### WHAT YOU SHOULD DO
Give back every record below word for word, with the pictures omitted.
_ _ _ _ _ _ _
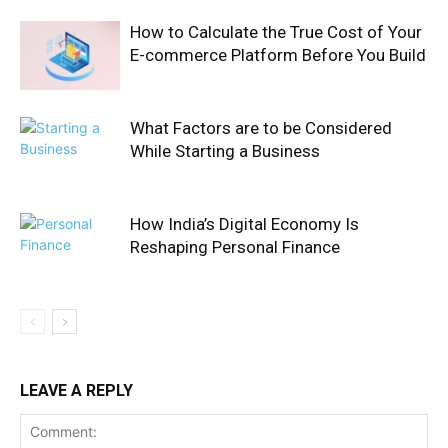
How to Calculate the True Cost of Your
E-commerce Platform Before You Build
What Factors are to be Considered
While Starting a Business
How India’s Digital Economy Is
Reshaping Personal Finance
LEAVE A REPLY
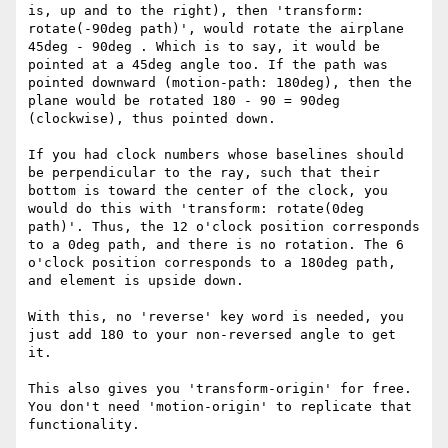
is, up and to the right), then 'transform: 
rotate(-90deg path)', would rotate the airplane 
45deg - 90deg . Which is to say, it would be 
pointed at a 45deg angle too. If the path was 
pointed downward (motion-path: 180deg), then the 
plane would be rotated 180 - 90 = 90deg 
(clockwise), thus pointed down. 

If you had clock numbers whose baselines should 
be perpendicular to the ray, such that their 
bottom is toward the center of the clock, you 
would do this with 'transform: rotate(0deg 
path)'. Thus, the 12 o'clock position corresponds 
to a 0deg path, and there is no rotation. The 6 
o'clock position corresponds to a 180deg path, 
and element is upside down. 

With this, no 'reverse' key word is needed, you 
just add 180 to your non-reversed angle to get 
it. 

This also gives you 'transform-origin' for free. 
You don't need 'motion-origin' to replicate that 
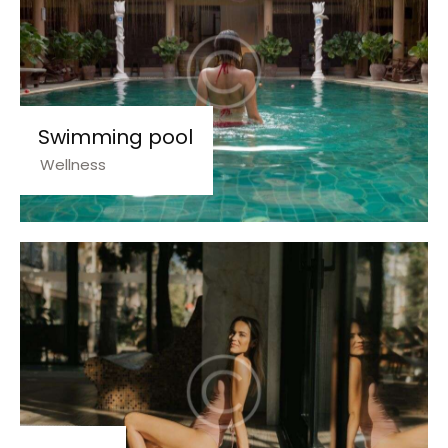
Swimming pool
Wellness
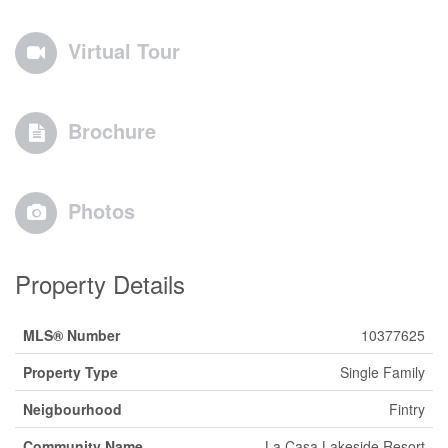
Virtual Tour
Brochure
Photos
Property Details
MLS® Number
10377625
Property Type
Single Family
Neigbourhood
Fintry
Community Name
La Casa Lakeside Resort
_ _ _ _ _ _ _
### ANSWER FOR THE TASK
How to Calculate the True Cost of Your
E-commerce Platform Before You Build
What Factors are to be Considered
While Starting a Business
How India’s Digital Economy Is
Reshaping Personal Finance
LEAVE A REPLY
is, up and to the right), then 'transform: 
rotate(-90deg path)', would rotate the airplane 
45deg - 90deg . Which is to say, it would be 
pointed at a 45deg angle too. If the path was 
pointed downward (motion-path: 180deg), then the 
plane would be rotated 180 - 90 = 90deg 
(clockwise), thus pointed down. 

If you had clock numbers whose baselines should 
be perpendicular to the ray, such that their 
bottom is toward the center of the clock, you 
would do this with 'transform: rotate(0deg 
path)'. Thus, the 12 o'clock position corresponds 
to a 0deg path, and there is no rotation. The 6 
o'clock position corresponds to a 180deg path, 
and element is upside down. 

With this, no 'reverse' key word is needed, you 
just add 180 to your non-reversed angle to get 
it. 

This also gives you 'transform-origin' for free. 
You don't need 'motion-origin' to replicate that 
Swimming pool
Wellness
Virtual Tour
Brochure
Photos
Property Details
MLS® Number
10377625
Property Type
Single Family
Neigbourhood
Fintry
Community Name
La Casa Lakeside Resort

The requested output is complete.